With this soft-core potential, the potential well around a cell is now of constant width and of shorter range, see Fig. 7g). For all our simulations we chose a width of the potential well of \(\xi =0.654\,{R}_{{\rm{\max }}}\) (=0.75σb).
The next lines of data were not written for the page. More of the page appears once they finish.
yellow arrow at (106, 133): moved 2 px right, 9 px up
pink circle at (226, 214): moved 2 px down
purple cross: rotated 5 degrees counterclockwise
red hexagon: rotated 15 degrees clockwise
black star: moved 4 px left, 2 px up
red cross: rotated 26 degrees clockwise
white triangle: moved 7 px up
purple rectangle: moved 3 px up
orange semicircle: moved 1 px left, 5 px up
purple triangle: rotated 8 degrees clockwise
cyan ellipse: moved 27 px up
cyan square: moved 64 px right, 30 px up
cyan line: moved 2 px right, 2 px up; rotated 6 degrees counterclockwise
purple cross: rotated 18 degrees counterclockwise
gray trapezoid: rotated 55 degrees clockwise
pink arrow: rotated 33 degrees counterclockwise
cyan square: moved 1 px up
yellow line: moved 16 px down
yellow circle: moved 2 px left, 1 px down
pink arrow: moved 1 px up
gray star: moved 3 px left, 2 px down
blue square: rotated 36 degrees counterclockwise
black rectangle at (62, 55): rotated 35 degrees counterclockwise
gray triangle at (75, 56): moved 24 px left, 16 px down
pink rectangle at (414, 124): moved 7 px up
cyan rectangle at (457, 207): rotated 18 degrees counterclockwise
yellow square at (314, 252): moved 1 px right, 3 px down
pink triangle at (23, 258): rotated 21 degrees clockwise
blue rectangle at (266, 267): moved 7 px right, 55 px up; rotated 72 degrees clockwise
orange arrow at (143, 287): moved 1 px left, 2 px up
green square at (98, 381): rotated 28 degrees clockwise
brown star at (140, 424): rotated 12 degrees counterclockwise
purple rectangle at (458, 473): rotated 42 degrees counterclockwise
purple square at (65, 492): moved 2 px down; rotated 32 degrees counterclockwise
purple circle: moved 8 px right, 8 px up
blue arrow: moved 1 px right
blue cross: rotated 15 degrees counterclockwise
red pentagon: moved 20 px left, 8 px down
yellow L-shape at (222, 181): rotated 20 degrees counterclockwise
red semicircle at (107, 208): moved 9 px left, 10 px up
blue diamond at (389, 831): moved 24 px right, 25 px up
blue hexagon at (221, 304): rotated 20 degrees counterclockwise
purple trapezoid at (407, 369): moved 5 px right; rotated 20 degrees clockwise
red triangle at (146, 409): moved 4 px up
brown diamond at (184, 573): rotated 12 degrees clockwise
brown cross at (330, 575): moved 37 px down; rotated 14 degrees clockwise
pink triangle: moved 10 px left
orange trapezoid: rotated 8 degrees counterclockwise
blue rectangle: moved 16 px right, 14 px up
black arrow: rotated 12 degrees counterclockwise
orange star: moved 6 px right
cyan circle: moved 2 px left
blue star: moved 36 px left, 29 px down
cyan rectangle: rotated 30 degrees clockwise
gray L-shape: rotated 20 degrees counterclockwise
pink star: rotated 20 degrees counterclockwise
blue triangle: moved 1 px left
Radial distribution of successful cell divisions

We calculated the radial distribution of successful cell divisions for all times, by assuming that the colony is circular, i.e. radially symmetric. We obtain

$${N}_{{\rm{d}}{\rm{i}}{\rm{v}}}(r,t)=\frac{1}{{A}_{{\rm{r}}{\rm{i}}{\rm{n}}{\rm{g}}}(r)}\frac{1}{\Delta t}{\int }_{t-\Delta t}^{t}{\int }_{r-\Delta r,r}\sum _{i}\delta (\overrightarrow{r}{\prime} -{\overrightarrow{R}}_{i,{\rm{n}}{\rm{e}}{\rm{w}}}(t))dr{\prime} dt$$
(19)

with the centre of mass of the colony placed at the origin, \({A}_{{\rm{ring}}}(r)=\pi [{r}^{2}-{(r-\Delta r)}^{2}]\), and \({R}_{i,{\rm{new}}}(t))\) the position of the i-th division event occurring at time t.

Average cell orientation

We quantified the orientation of the cells in respect to the colony as follows. With \(\overrightarrow{r}\) the position of the cell in respect to the centre of mass of the colony, and \({\overrightarrow{r}}_{bf}\) the cell’s extension, and \(\hat{r}\) and \({\hat{r}}_{bf}\) denoting their unit vectors, we measure the orientation of cells towards or away from the colony

$$p(r)=\langle {\hat{r}}_{bf}\cdot \hat{r}\rangle $$
(20)

as a function of \(r=|\overrightarrow{r}|\). This function yields values between −1 and 1. If cells on a ring of radius r are mostly pointing towards the inside of the colony, \(p(r) < 0\), whereas if the cells are mostly pointing away from the colony, then \(p(r) > 0\).